(Exercise materials Opens)

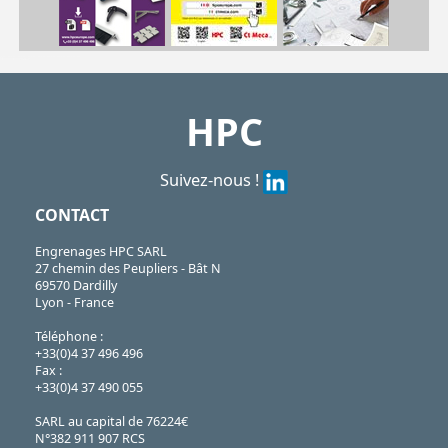
| GLT2-17-104| GLT2-17-125| GLT2-17-145| GLT2-17-165| GLT2-17-348| GLT2-17-366| GLT2-17-368| GLT2-17-424
GLT
https://shop.hpceurope.com/pdf/frPDFauto/GLT2-17.pdf
https://shop.hpceurope.com/docTech/fr/GLT-Glissièrestech.pdf
HPC
Suivez-nous !
CONTACT
Engrenages HPC SARL
27 chemin des Peupliers - Bât N
69570 Dardilly
Lyon - France
Téléphone :
+33(0)4 37 496 496
Fax :
+33(0)4 37 490 055
SARL au capital de 76224€
N°382 911 907 RCS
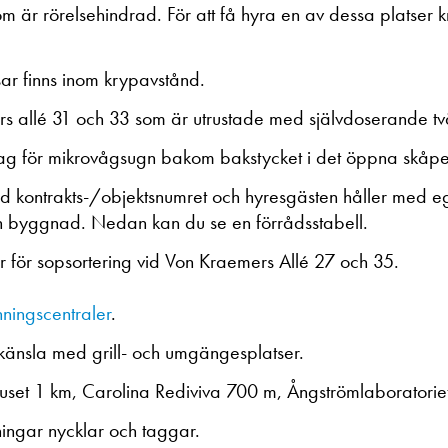
om är rörelsehindrad. För att få hyra en av dessa platser k
ar finns inom krypavstånd.
s allé 31 och 33 som är utrustade med självdoserande tvä
ttag för mikrovågsugn bakom bakstycket i det öppna skåpe
d kontrakts-/objektsnumret och hyresgästen håller med eget
nan byggnad. Nedan kan du se en förrådsstabell.
or för sopsortering vid Von Kraemers Allé 27 och 35.
nningscentraler
.
nsla med grill- och umgängesplatser.
uset 1 km, Carolina Rediviva 700 m, Ångströmlaboratorie
tningar nycklar och taggar.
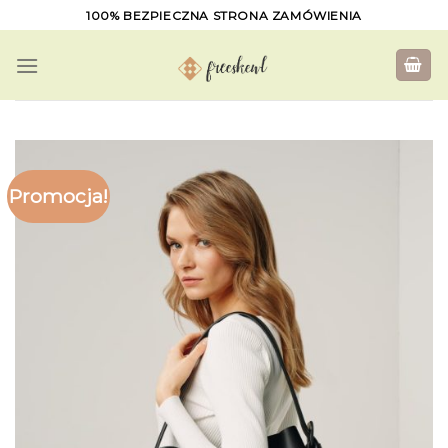
Skip
100% BEZPIECZNA STRONA ZAMÓWIENIA
to
content
Promocja!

(Exercise materials Closes)

▶ _Task brief_:
Across the data shown above, how many lines carry the string "hpceurope"? Reply with the figure by itself.

▶ _Response to this task_:
2